- What to do -
Below is a listing. Copy each line of it that holds the word "Wellness".

▬▬▬▬▬▬▬▬▬▬

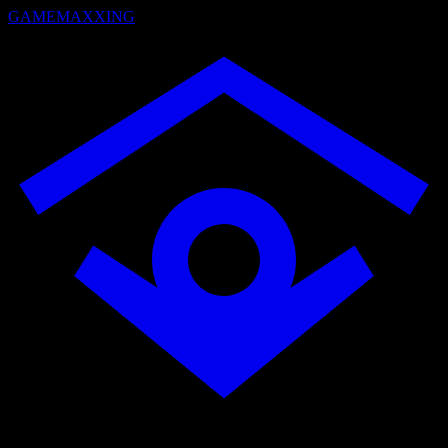
GAMEMAXXING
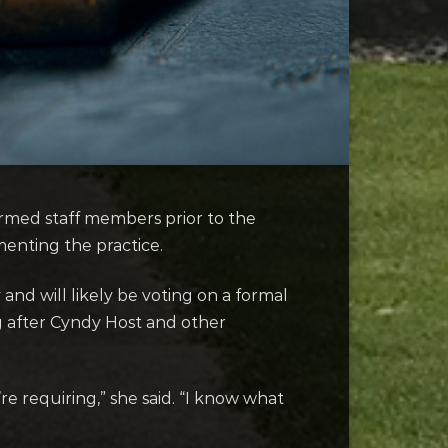
rmed staff members prior to the
enting the practice.
and will likely be voting on a formal
 after Cyndy Host and other
’re requiring,” she said. “I know what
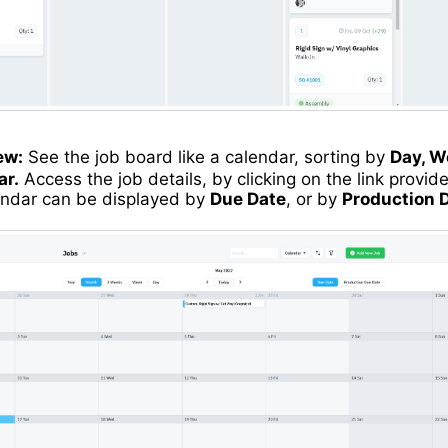
ew:
See the job board like a calendar, sorting by
Day, W
ar.
Access the job details, by clicking on the link provide
endar can be displayed by
Due Date
, or by
Production 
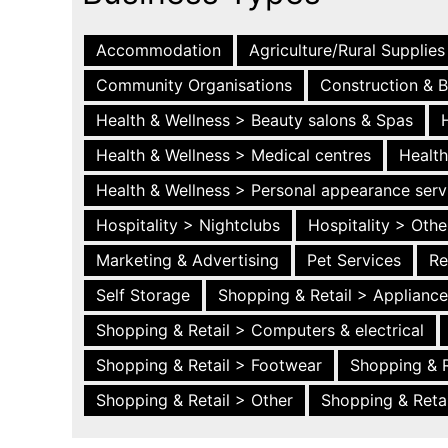
Accommodation
Agriculture/Rural Supplies
Community Organisations
Construction & B
Health & Wellness > Beauty salons & Spas
Health & Wellness > Medical centres
Health
Health & Wellness > Personal appearance serv
Hospitality > Nightclubs
Hospitality > Othe
Marketing & Advertising
Pet Services
Re
Self Storage
Shopping & Retail > Applianc
Shopping & Retail > Computers & electrical
Shopping & Retail > Footwear
Shopping & R
Shopping & Retail > Other
Shopping & Retai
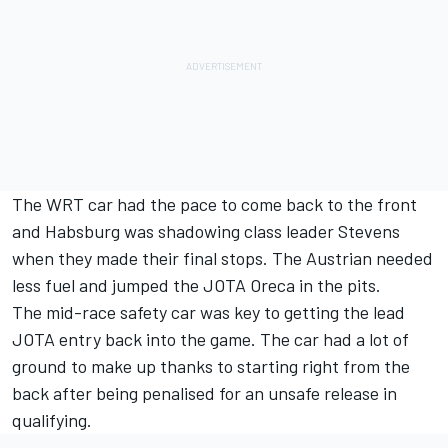
The WRT car had the pace to come back to the front
and Habsburg was shadowing class leader Stevens
when they made their final stops. The Austrian needed
less fuel and jumped the JOTA Oreca in the pits.
The mid-race safety car was key to getting the lead
JOTA entry back into the game. The car had a lot of
ground to make up thanks to starting right from the
back after being penalised for an unsafe release in
qualifying.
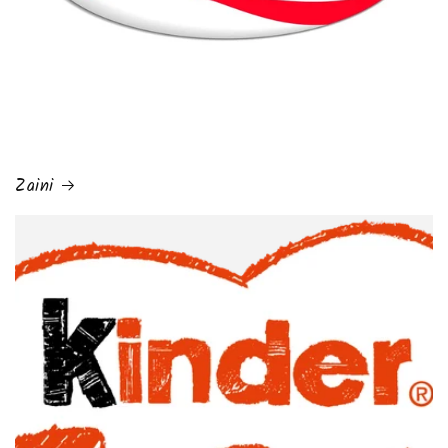
Zaini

▬▬▬▬▬▬▬▬▬▬

- Finished exercise -
Health & Wellness > Beauty salons & Spas
Health & Wellness > Medical centres
Health & Wellness > Personal appearance serv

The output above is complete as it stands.